= Margot Jefferys =

British sociologist and professor

Margot Jefferys (Margaret, ; 1 November 1916 – 3 March 1999) was Professor of Medical Sociology at Bedford College, London, from 1968 to 1982. She also lectured at the London School of Hygiene and Tropical Medicine. She is considered a pioneer of medical sociology.

== Early life and education ==
Margot Jefferys, also known as Margaret, was born in 1916 in Madras, India, where her father was the principal of a law college. She was the third of four children. The family returned to England when Jefferys was seven, and she was educated at Berkhamsted School for Girls. She attended the London School of Economics from 1935 to 1938, where she earned a Bachelor of Arts with honours in history.

== Career ==
Jefferys married James Jefferys in 1941, and the couple moved to the US when he was offered a scholarship to attend Harvard. They returned to the UK at the outbreak of the Second World War, and Jefferys worked as the manager of the Communist Party bookshop in Coventry.

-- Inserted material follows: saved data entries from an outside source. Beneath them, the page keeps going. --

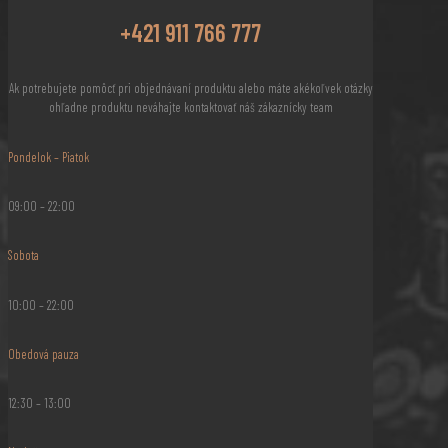
+421 911 766 777
Ak potrebujete pomôcť pri objednávaní produktu alebo máte akékoľvek otázky
ohľadne produktu neváhajte kontaktovať náš zákaznícky team
Pondelok – Piatok
09:00 – 22:00
Sobota
10:00 – 22:00
Obedová pauza
12:30 – 13:00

Moving to London in 1944, Jefferys taught part-time at the Workers’ Educational Association, and began working as a research assistant at Bedford College in 1949. In 1953, she was appointed as a postgraduate lecturer at the London School of Hygiene and Tropical Medicine, which marked the beginning of her career in medical sociology. She came to be considered a pioneer in the field.

From 1965, Jefferys was director of Bedford College's Social Research Unit, and she was awarded a personal chair as Professor of Medical Sociology at Bedford College, London, from 1968 to 1982. She edited an essay collection on ageing Growing Old In The Twentieth Century, and published her first book in 1954 (Mobility and the Labour Market), which was followed by An Anatomy of Social Welfare (1965), and Rethinking General Practice: Dilemmas in Primary Medical Care (1983).

Jefferys co-authored Life After Ninety with Mike Bury, based on their work from the Life After Ninety survey.

Jefferys was made a Fellow of the Royal College of Physicians in 1984 and an honorary fellow of the Royal College of General Practitioners in 1988.

Jefferys died of pancreatic cancer on 3 March 1999 at her home in London, at the age of 82. She had three children, and divorced from her husband in 1959.